A different approach is required to discern viewpoints in non-social corpora, such as parliamentary debates and news articles, where social interaction information is unavailable or irrelevant because actors do not interact with one another beyond the content of their words. Previous research has unequivocally demonstrated the predictive efficacy of textual data in discerning actors’ affiliations (Gangula et al., 2019; Høyland et al., 2014; Iyyer et al., 2014; Kozareva & Hovy, 2010; Lin et al., 2006; Paul et al., 2010; Rao & Spasojevic, 2016; Thonet et al., 2016; Vilares & He, 2017). However, existing textual methods are insufficient for relationship analysis, particularly in domains where viewpoints reflect conflicting narratives rather than factual disagreements, and relationships represent complex networks of interests and influence rather than simple affiliation. For example, in cases of parliamentary protocols, public speeches by state representatives and diplomats, judicial debates, and court decisions, affiliation with a particular political party or association with a certain ideology does not universally pertain to all discussed topics, nor does it automatically imply unanimous agreement on every issue. Binary or categorical assignment of viewpoints is ill-suited for the analysis of actors’ positions in such cases, which requires a method capable of measuring distances between complex positions and assessing degrees of agreement or disagreement.

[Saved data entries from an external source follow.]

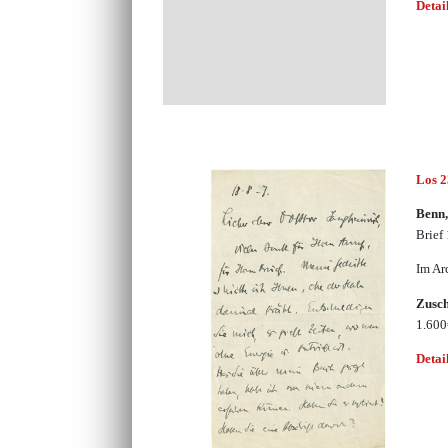
Detai
Los 
Benn,
Brief
Im Ar
Zusc
1.60
Detai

The main objective of our research is to develop a semi-automated methodology for identifying inter-actor relationships through the discernment of viewpoints in non-social, political textual corpora. To surmount this challenge, we propose a paradigm shift in topic representation, which is a dynamic, continuous multi-viewpoint spectrum. Within this paradigm, we introduce a quantitative approach for gauging an individual actor’s viewpoint and positioning it relative to the spectrum of a given topic by amalgamating scores from diverse topical themes in a multidimensional space. This method, inspired by the widely used vector space representation of semantic similarity of words and texts recently adopted for political parties’ comparative analysis (Rheault & Cochrane, 2020), facilitates automated analysis of multiple viewpoints, enabling the construction of a network delineating relationships between actors.

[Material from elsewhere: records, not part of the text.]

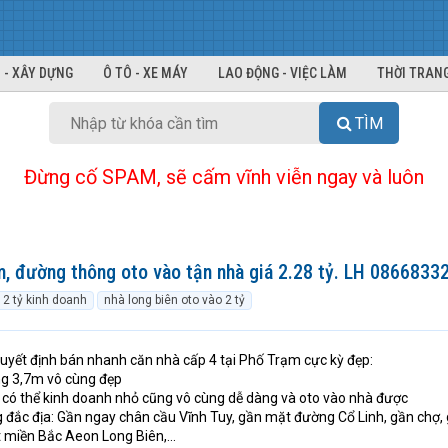
 - XÂY DỰNG
Ô TÔ - XE MÁY
LAO ĐỘNG - VIỆC LÀM
THỜI TRANG
TÌM
Đừng cố SPAM, sẽ cấm vĩnh viễn ngay và luôn
, đường thông oto vào tận nhà giá 2.28 tỷ. LH 0866833
 2 tỷ kinh doanh
nhà long biên oto vào 2 tỷ
quyết định bán nhanh căn nhà cấp 4 tại Phố Trạm cực kỳ đẹp:
ộng 3,7m vô cùng đẹp
có thể kinh doanh nhỏ cũng vô cùng dễ dàng và oto vào nhà được
ô cùng đắc địa: Gần ngay chân cầu Vĩnh Tuy, gần mặt đường Cổ Linh, gần chợ,
 miền Bắc Aeon Long Biên,...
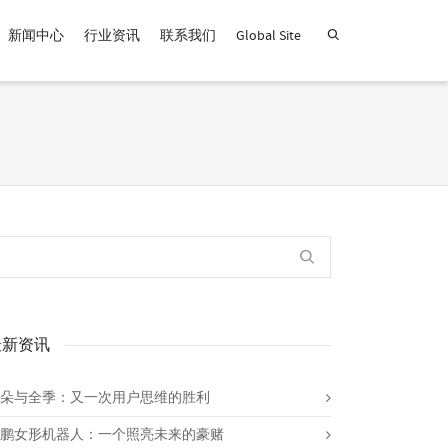
新闻中心
行业资讯
联系我们
Global Site
查找产品！
最新资讯
朵与全季：又一次用户思维的胜利
鹏女形机器人：一个照亮未来的豪赌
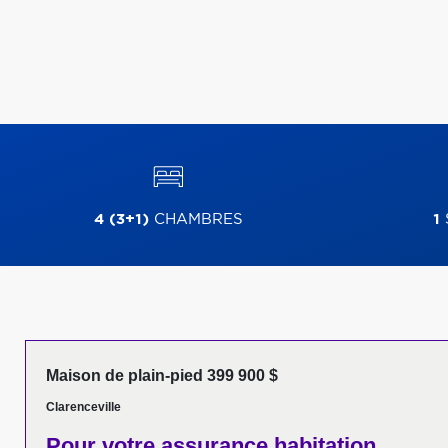
4 (3+1)
CHAMBRES
1
Maison de plain-pied 399 900 $
Clarenceville
Pour votre
assurance habitation,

Our study addressed the following research questions: 1)

How can topics and specific actors’ viewpoints be delineated within the framework of the multi-viewpoint spectrum and semi-automatically identified and quantitatively appraised in nonsocial political texts?

2)

How can the relationships among different actors be ascertained based on their viewpoints, expressed as relative positions on the multi-viewpoint spectrum of a given topic?

3)

Do multi-viewpoint spectra for given topics undergo temporal shifts, and what reciprocal influences exist between these shifts and revisions in the viewpoints of individual actors?

As a proof of concept, we applied this methodology to scrutinize shifts in the international relations network of states, as manifested in the texts of the UN General Debate Corpus (UNGDC) (Baturo et al., 2017). While earlier research explored diverse methods for identifying relationships between states based on their actions, such as voting and commercial affiliations, our study introduces a text-centric approach. By transcending the dichotomous classification of viewpoints, it introduces a continuous spectrum that captures the complexity of viewpoints on a given topic.

2

Related work

The task of analyzing viewpoints has long occupied researchers as a means of investigating public opinion, media bias, and political landscapes. Traditional methods are based on surveys of the target population, but the emergence of Web 2.0 and social media has shifted attention to analyzing viewpoints in voluntary user-generated content. This change presents new challenges, shifting from survey modeling and analysis to information retrieval, data analysis, and automatic textual analysis (Dong & Lian, 2021).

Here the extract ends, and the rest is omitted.